Transcribed page contents
+++

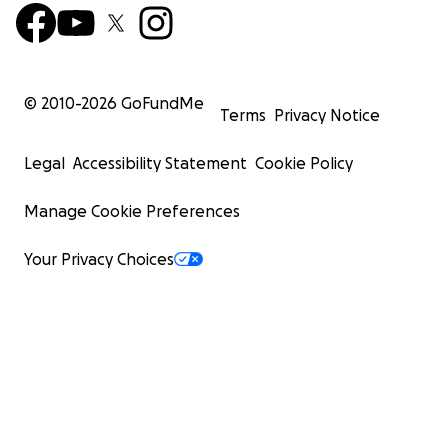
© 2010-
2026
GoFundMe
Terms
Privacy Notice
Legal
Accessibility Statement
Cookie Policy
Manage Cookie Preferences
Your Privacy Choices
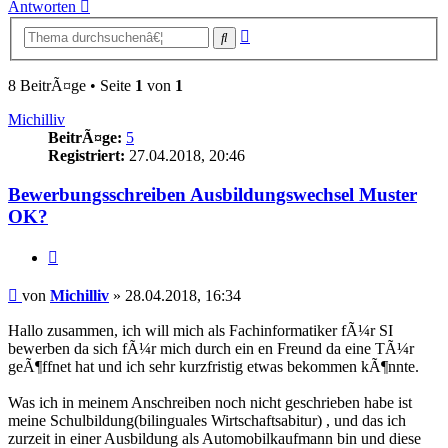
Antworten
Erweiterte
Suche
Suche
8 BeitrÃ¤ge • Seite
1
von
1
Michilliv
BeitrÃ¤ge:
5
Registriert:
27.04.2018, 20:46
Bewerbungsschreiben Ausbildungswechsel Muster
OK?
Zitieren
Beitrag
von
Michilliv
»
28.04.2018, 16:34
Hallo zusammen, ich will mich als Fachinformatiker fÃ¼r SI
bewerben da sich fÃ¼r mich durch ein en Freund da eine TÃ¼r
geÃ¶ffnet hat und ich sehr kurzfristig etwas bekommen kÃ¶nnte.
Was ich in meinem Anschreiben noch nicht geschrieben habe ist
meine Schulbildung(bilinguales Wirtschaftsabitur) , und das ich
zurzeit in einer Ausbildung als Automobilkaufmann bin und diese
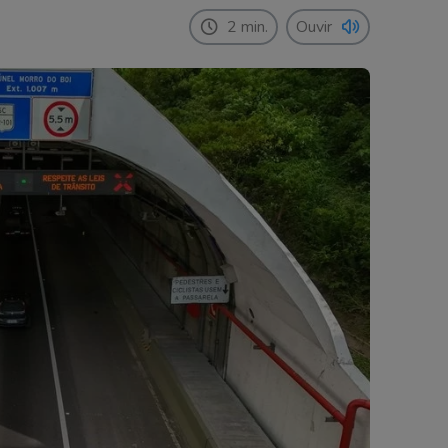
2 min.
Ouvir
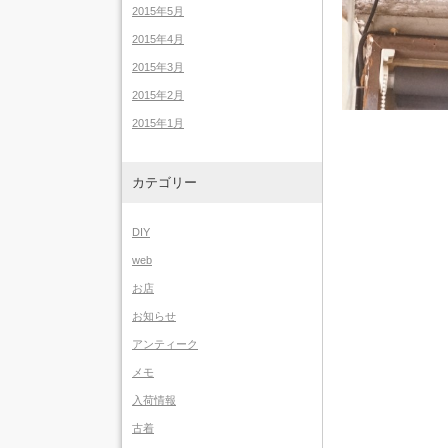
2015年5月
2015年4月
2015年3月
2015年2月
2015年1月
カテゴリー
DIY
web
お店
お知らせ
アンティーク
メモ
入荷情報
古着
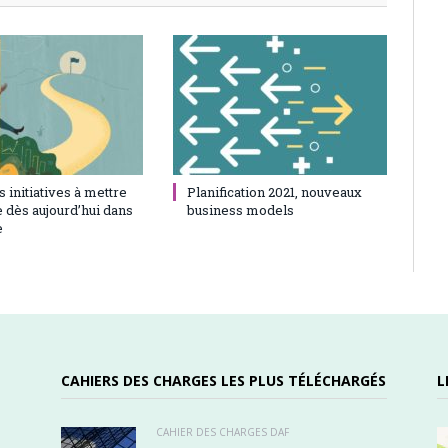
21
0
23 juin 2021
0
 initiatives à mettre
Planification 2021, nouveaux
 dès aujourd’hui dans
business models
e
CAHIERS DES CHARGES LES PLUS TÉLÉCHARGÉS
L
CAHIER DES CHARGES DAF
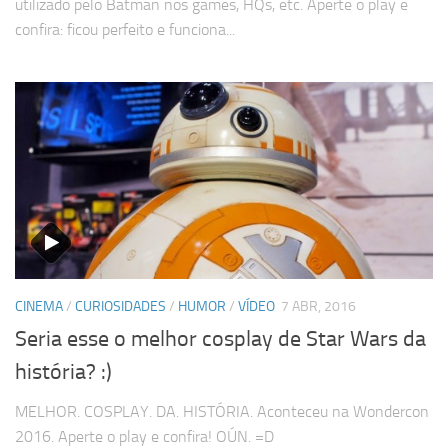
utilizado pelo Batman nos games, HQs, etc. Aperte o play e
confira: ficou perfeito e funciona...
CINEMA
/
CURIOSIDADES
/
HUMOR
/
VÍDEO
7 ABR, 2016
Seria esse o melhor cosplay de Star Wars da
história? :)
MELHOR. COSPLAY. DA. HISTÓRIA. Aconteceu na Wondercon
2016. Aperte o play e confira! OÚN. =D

+++

State how many lines in the records contain the string "fÃ¼r". Give the number with no words around it.

**Exercise solution:** 2